Monday, October 28, 2013
TJHSST Student-Built Satellite Scheduled to Launch in November
A satellite developed and built by approximately 50 students from Thomas Jefferson High School for Science and Technology (TJHSST) over the past eight years—the first ever built by high school students—is scheduled to be launched into orbit by NASA November 19, weather permitting. TJHSST is a Fairfax County public school.
The satellite, known as TJ3Sat (pronounced TJ-cube-sat), is one of 20 satellites selected by NASA as part of its CubeSat Launch Initiative, which includes cube-shaped research satellites that weigh approximately three pounds, also known as nanosatellites. TJ3Sat will serve primarily as an educational outreach tool and features a website that hosts live telemetry such as voltages, currents, temperatures, and other system status information available to the general public along with its history and other pertinent documents. TJ3Sat will also include a voice synthesizer that can be used to take uploaded strings of text and convert them to voice.
TJHSST alumni Jason Ethier proposed the project as a result of an internship he served with Orbital Sciences Corporation. Teacher Adam Kemp then developed a course in systems engineering that would focus on the design and construction of the first high school-built satellite. A $30,000 donation from Orbital Sciences Corporation went toward the purchase of a cubesat kit, which formed the foundation of the satellite. Orbital has also provided the resources needed for the flight hardware, testing facilities for the finished spacecraft, and engineering mentorship by its employees. Since 2006, teams of TJHSST students have been working on the design, construction, testing, and integration of TJ3Sat. Stensat LLC donated time, equipment, and expertise toward the development of the satellite.
Students used commercial off-the-shelf hardware for the structure of the satellite, radio, voice synthesizer, and a flight computer designed by Kemp. The remainder of the hardware was developed as student senior research projects under the advisement of Kemp, Orbital engineers, and other industry volunteers.

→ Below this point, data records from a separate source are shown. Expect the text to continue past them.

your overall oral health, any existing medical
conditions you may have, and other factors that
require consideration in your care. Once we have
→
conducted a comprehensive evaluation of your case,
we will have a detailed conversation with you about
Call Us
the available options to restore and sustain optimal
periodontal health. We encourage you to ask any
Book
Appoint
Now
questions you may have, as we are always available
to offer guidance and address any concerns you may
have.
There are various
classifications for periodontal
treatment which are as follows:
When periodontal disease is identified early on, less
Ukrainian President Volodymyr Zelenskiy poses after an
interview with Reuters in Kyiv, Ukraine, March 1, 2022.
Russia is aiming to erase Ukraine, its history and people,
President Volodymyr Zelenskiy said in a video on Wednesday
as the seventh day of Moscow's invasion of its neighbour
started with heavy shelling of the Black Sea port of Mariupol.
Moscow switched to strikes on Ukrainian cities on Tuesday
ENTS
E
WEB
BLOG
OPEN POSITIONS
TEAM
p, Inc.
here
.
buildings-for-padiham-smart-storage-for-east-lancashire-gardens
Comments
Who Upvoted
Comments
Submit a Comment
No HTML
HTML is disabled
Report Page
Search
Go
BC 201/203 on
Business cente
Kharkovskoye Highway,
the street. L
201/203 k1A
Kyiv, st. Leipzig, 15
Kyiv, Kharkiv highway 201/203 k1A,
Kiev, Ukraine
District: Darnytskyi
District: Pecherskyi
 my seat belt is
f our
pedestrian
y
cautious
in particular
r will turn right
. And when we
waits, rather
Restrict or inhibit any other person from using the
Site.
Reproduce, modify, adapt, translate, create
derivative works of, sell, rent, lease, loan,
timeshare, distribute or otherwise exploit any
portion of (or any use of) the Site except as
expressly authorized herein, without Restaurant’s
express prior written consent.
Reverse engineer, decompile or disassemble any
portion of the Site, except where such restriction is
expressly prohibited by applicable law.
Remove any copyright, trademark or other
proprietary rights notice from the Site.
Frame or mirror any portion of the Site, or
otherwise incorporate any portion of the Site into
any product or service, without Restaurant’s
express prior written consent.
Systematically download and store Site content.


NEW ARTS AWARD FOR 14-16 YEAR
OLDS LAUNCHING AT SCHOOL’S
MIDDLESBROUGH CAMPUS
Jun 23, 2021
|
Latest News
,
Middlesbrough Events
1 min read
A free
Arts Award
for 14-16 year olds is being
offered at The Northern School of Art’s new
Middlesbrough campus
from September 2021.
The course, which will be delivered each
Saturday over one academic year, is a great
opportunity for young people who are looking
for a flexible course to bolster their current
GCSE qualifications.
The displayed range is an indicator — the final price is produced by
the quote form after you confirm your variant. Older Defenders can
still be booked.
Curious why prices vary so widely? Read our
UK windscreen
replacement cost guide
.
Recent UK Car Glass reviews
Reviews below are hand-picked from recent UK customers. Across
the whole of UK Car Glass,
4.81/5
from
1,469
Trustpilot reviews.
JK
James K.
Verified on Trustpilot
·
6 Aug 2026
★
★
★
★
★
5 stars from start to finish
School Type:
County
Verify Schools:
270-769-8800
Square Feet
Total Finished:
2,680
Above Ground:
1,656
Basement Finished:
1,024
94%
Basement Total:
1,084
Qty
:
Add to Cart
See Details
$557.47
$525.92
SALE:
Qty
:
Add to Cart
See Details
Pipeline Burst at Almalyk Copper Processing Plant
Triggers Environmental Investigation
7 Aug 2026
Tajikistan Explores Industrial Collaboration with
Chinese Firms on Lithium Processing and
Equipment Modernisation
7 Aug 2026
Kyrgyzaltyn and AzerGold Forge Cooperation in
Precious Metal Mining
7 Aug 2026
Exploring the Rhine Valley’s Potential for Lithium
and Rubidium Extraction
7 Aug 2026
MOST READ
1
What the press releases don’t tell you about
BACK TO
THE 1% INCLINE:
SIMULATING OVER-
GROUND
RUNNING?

The voice synthesizer can be used by students around the world who can send messages to celebrate holidays, cheer on their sports teams, and communicate with friends and family across the globe.
It is estimated that TJ3Sat will be in orbit for at least three months, depending on the deployment and acquisition of orbital parameters.
The team has developed enough hardware to construct three satellites, all currently stored at Orbital’s facility in the Dulles area. Plans are to move one of the test satellites, known as engineering units, back to the school for use in troubleshooting the satellite once it is in space. Scale models of TJ3Sat are on display at the school.
Satellite team members have documented all their work and will offer the designs of the original hardware and software they developed on the website so that future K-12 institutions can refer to the information as a resource as they develop their own hardware.